Line 342-349: One specific reason for avoiding the less significant GWAS hits in population-level studies is that the linkage phase may be different in different races, a problem that plays no role when comparing individuals within countries. With weak associations, it is not only more likely that the distance between the GWAS hit and the causal polymorphism is larger and linkage is weaker in the European-origin populations that are represented in the GWASs, but it is also more likely that the linkage phase is different in different races.

Line 350-358: You can propose the following more formal procedure for constructing the optimal PGS: Start with the quantile that has the most significant SNPs, and then add quantiles in declining order of genome-wide significance. See whether adding quantiles improves or worsens prediction. Initially, adding quantiles will improve prediction, but after a certain point, adding more quantiles will make prediction worse. At that inflection point you have the optimal PGS.
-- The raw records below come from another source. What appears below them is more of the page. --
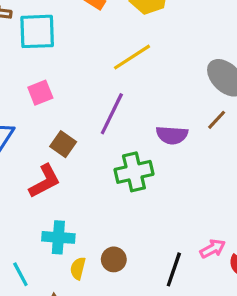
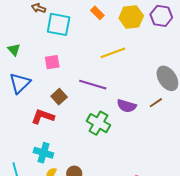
purple line: (112, 114) -> (93, 85), turned 68
green cross: (134, 172) -> (98, 123), turned 30
red L-shape: (45, 181) -> (43, 117), turned -145

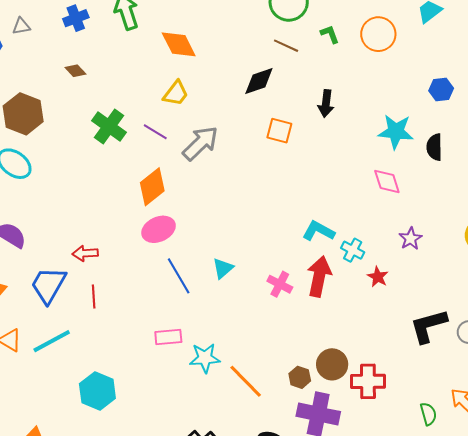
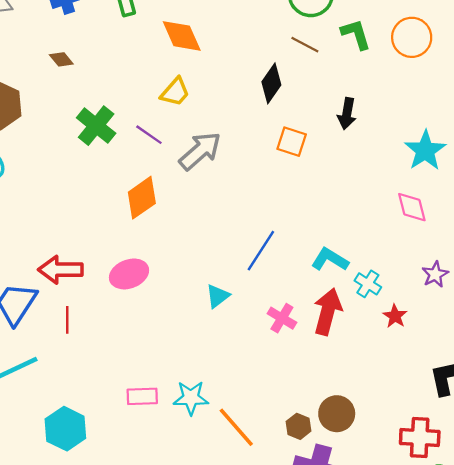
green L-shape: (330, 34) -> (356, 34), size x1.4
black diamond: (259, 81) -> (271, 83), turned -40
cyan star: (396, 132) -> (425, 150), turned 30
pink ellipse: (159, 229) -> (129, 274), moved
red arrow: (85, 253) -> (60, 270), size x1.5
blue line: (179, 276) -> (261, 251), moved, turned 60
pink rectangle: (168, 337) -> (142, 396), moved
red cross: (368, 381) -> (420, 437), moved

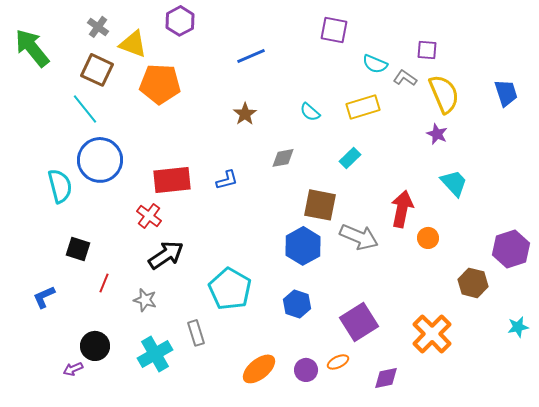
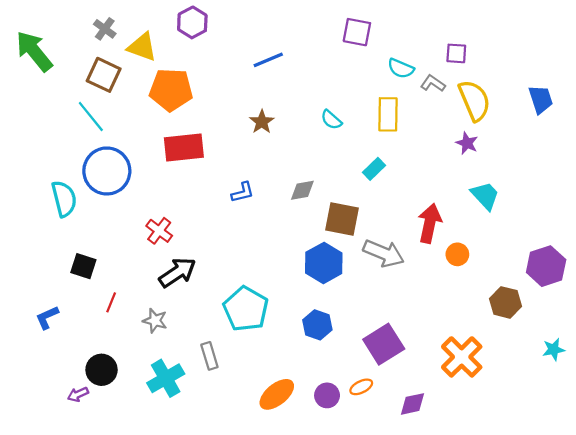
yellow rectangle: (363, 107) -> (388, 114), turned -72
gray diamond: (283, 158) -> (302, 190), moved
red rectangle: (172, 180) -> (184, 147), moved

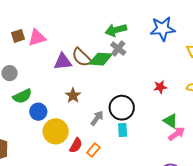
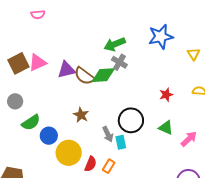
brown square: (18, 36) -> (18, 63), size x1.5
purple triangle: (63, 62) -> (66, 70), moved
gray arrow: (97, 118) -> (108, 134), turned 126
green triangle: (170, 121) -> (166, 128), moved
cyan rectangle: (123, 130) -> (121, 142), moved

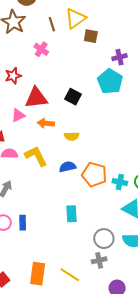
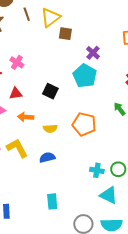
brown line: (52, 24) -> (27, 14), moved
pink cross: (41, 49) -> (17, 62), moved
purple cross: (119, 57) -> (93, 53), turned -32
red triangle: (36, 98) -> (16, 93), size x0.6
orange pentagon: (94, 174) -> (84, 124), moved

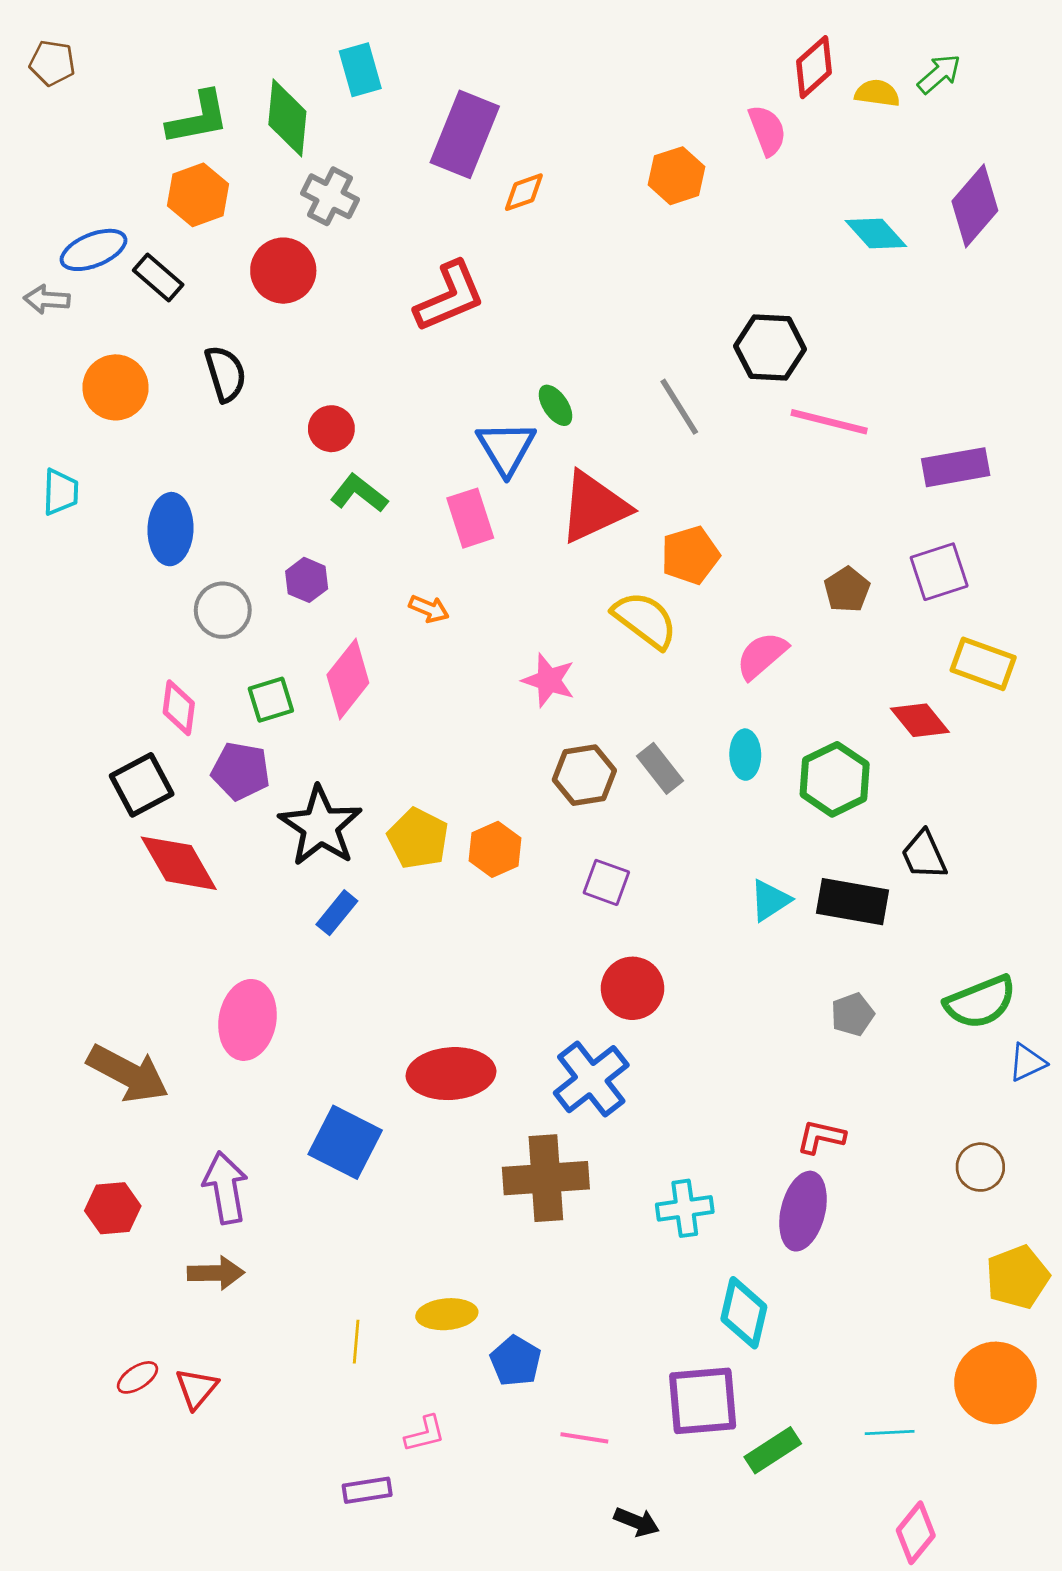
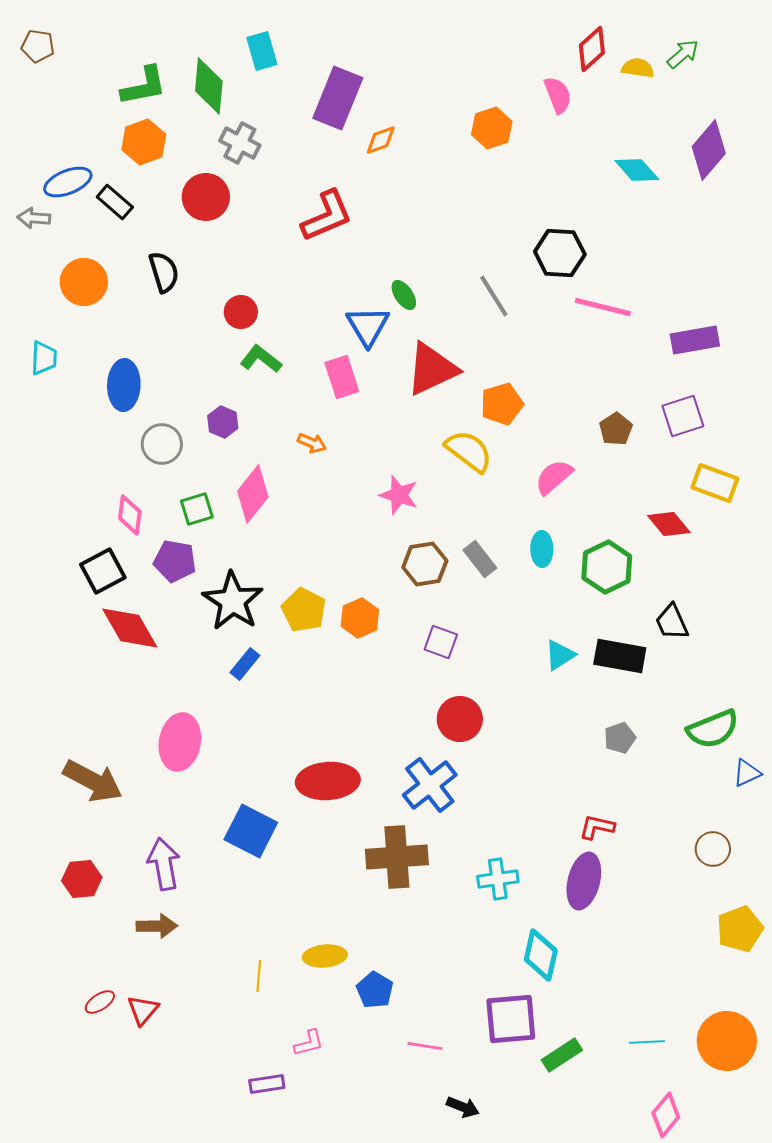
orange circle: (996, 1383) -> (727, 1041), moved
Line 368-372: Linkage decay by itself will only reduce prediction, and will do so to the same extent in all populations that are descended from the original mutant (assuming the causal polymorphism is younger than the ones with which it is linked). What messes things up is that there were serial population bottlenecks where a rare recombinant may have been the only survivor carrying the derived allele. In that case the descendants of this bottlenecked population will no longer have the original linkage phase. For example, if ancestral Europeans but not Africans went through such a bottleneck, the linkage phase may be opposite in Europe and Africa, and what predicts higher IQ in Europe predicts lower IQ in Africa. Therefore the urgent need for GWASs in non-European populations, both to find the causal polymorphisms (assumed to predict in the same direction everywhere) and to improve genomic prediction for non-Europeans. Eventually, we want “color-blind” polygenic scores that are computed from causal polymorphisms including those that are polymorphic in only some human populations.  
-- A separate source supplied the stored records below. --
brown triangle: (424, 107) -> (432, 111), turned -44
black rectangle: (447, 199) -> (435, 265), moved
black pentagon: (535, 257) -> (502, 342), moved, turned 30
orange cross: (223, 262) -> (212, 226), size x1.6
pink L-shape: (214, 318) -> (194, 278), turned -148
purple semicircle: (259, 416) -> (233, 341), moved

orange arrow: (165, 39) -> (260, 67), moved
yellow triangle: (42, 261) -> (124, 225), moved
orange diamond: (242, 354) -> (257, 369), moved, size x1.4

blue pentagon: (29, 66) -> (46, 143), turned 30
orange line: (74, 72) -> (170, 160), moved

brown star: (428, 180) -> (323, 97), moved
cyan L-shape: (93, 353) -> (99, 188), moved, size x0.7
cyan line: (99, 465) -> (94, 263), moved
This is an important paper from the cutting edge of molecular genetics. It uses the latest GWAS results to confirm results that had been obtained with earlier data. The paper needs some brushing up. In particular, it is very technical and in its present form is not optimal to make this field accessible to people who are not acquainted with molecular genetics. There are many changes big and small that can and should be made to make the subject more accessible and put it into a broader perspective.

And now the specifics:

Lines 12-14: Not clear. Does “9 SNPs within genomic regions” mean 9 different genomic regions? In same sentence, does the N=2411 refer to the number of subjects in the GWAS, or the number of SNPs contributing to the polygenic score?
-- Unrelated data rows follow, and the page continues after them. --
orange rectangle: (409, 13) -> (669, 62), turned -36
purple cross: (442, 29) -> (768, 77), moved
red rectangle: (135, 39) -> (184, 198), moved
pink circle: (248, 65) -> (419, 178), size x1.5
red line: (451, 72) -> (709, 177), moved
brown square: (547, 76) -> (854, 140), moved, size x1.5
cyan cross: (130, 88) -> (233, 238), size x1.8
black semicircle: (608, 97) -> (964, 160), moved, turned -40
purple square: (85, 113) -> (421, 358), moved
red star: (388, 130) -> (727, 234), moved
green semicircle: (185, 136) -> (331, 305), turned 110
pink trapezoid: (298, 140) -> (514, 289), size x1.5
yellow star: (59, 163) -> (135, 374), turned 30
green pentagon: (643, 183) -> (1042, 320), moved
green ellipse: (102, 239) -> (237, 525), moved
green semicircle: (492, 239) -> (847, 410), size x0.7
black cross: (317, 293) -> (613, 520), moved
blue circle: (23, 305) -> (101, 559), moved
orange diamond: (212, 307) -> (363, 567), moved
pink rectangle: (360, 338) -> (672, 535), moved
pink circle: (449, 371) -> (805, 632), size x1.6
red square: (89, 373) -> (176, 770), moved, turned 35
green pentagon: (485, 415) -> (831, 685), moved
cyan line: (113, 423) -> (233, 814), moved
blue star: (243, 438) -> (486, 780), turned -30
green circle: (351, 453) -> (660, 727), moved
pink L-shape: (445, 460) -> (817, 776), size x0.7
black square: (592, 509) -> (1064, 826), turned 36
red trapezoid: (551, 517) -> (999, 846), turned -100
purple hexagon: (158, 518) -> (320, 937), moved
Line 20: In both data set(s)? Do you mean both polygenic scores, or gnomAD and 1000Genomes?

Line 38: “…a decent amount of variance” Any more precise way of expressing this, for example “more than 5% to 10% of the variance”?

Introduction general: Most readers of your article are not molecular geneticists and have only a foggy idea of how genetics works. You should make an effort to make things intelligible for these non-geneticists. For example, you should mention that the GWAS hits are SNPs that in most cases are not causal but are merely linked genetically with causal variants that happen to be located close to the SNP. Most non-experts are not aware of this. More specifically, you should mention some of the limitations of polygenic scores. One is that the subjects in the association studies were overwhelmingly of European descent. This is important for comparisons between countries because some of the non-European genetic variance is missed. Also, the linkage phase can be different in different races.

Line 91: Give website from which these files were downloaded.

Line 111: How do you get more than 2 million “unlinked” SNPs?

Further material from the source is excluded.